I had a graduate course once during which we spent the entire 16 weeks trying to define "Speculative Fiction." At least that was a stated goal of the course on the syllabus. The professor never gave us the answer and by the end I don't think anyone in the class had one. Whatever rules we came up with, there were always examples of exceptions. Where is the line between Science Fiction and Fantasy? Can't you think of examples that blur the line. Does serious Science Fiction have to be didactic to be serious? What about just trying to represent human nature? Is Larry Niven's Ringworld didactic? What is the serious message in Philip K. Dick's The Three Stigmata of Palmer Eldritch or Ubik? What about Heinlein, did he thing he was teaching a lesson? He certainly had views about freedom and independence that he worked into the themes of his work, but I don't know if he was always clearly warning us of the future. Or Ursula K. Le Guin? The Left Hand of Darkness examines gender and our human preconceptions/misconceptions about it, but it doesn't really ask "What will happen if we continue on our present course?"

I would pose that there is probably a subgenre of Science Fiction that more closely fits McCamy's definition. Dystopian fiction, for instance, might better fit the bill.
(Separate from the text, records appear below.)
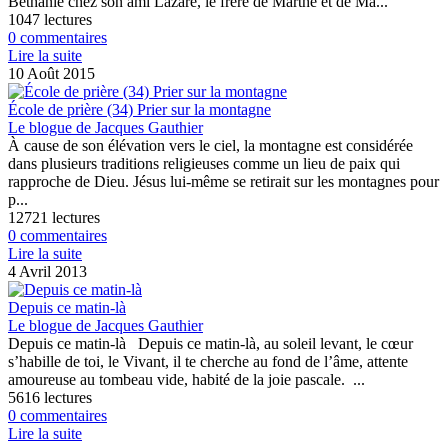
Béthanie chez son ami Lazare, le frère de Marthe et de Ma...
1047 lectures
0 commentaires
Lire la suite
10 Août 2015
École de prière (34) Prier sur la montagne
Le blogue de Jacques Gauthier
À cause de son élévation vers le ciel, la montagne est considérée
dans plusieurs traditions religieuses comme un lieu de paix qui
rapproche de Dieu. Jésus lui-même se retirait sur les montagnes pour
p...
12721 lectures
0 commentaires
Lire la suite
4 Avril 2013
Depuis ce matin-là
Le blogue de Jacques Gauthier
Depuis ce matin-là Depuis ce matin-là, au soleil levant, le cœur
s’habille de toi, le Vivant, il te cherche au fond de l’âme, attente
amoureuse au tombeau vide, habité de la joie pascale. ...
5616 lectures
0 commentaires
Lire la suite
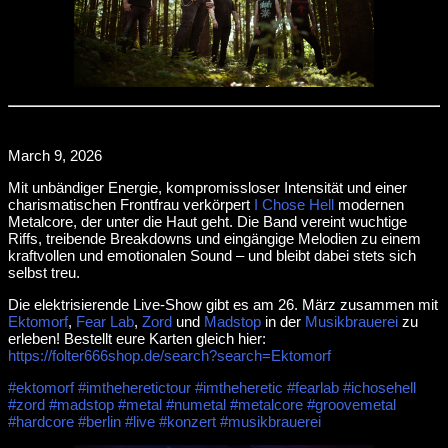
March 9, 2026
Mit unbändiger Energie, kompromissloser Intensität und einer
charismatischen Frontfrau verkörpert
I Chose Hell
modernen
Metalcore, der unter die Haut geht. Die Band vereint wuchtige
Riffs, treibende Breakdowns und eingängige Melodien zu einem
kraftvollen und emotionalen Sound – und bleibt dabei stets sich
selbst treu.
Die elektrisierende Live-Show gibt es am 26. März zusammen mit
Ektomorf
,
Fear Lab
,
Zord
und
Madstop
in der
Musikbrauerei
zu
erleben! Bestellt eure Karten gleich hier:
https://folter666shop.de/search?search=Ektomorf
#ektomorf
#imtheheretictour
#imtheheretic
#fearlab
#ichosehell
#zord
#madstop
#metal
#numetal
#metalcore
#groovemetal
#hardcore
#berlin
#live
#konzert
#musikbrauerei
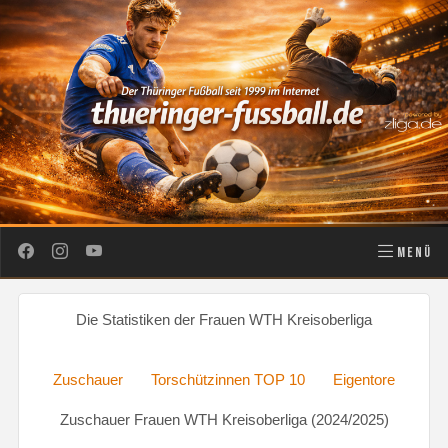
MENÜ
Die Statistiken der Frauen WTH Kreisoberliga
Zuschauer
Torschützinnen TOP 10
Eigentore
Zuschauer Frauen WTH Kreisoberliga (2024/2025)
But again, McCamy qualified her definition so it works fine in the context of her article. I'm sure this discussion could go on for weeks if we let it.

Great article by the way.

:D

Hero

1984

PostPosted: November 20, 2009, 06:07:55 PM
by TaoPhoenix
Wow, I'm clear as mud today.

I meant that I feel we as a nation were doing just fine and dandy in 1990 thank you very much, and I'd roll back the social atmosphere to that if I could.

Instead, we're NOW in the Age of Surveillance. Exactly what was warned against as a "Do Not Do That" is what we're now doing! I actually see it as inevitable, with the rise of computers but insufficient social growth.

I advocate a citizen's movement towards greater privacy protections. Our "Speculative Fiction" can describe all kinds of neat ways to do that.

PostPosted: November 20, 2009, 06:20:43 PM
by davidsonhero
I agree with you 110%, Tao.

Hero

PostPosted: November 20, 2009, 06:40:17 PM
by TaoPhoenix
davidsonhero wrote:I agree with you 110%, Tao.

Hero


"But officer, it CAN'T have been DavidsonHero committing mass rampages with wet noodles because he has an airtight alibi on Friday at 5PM when he posted to the forum!"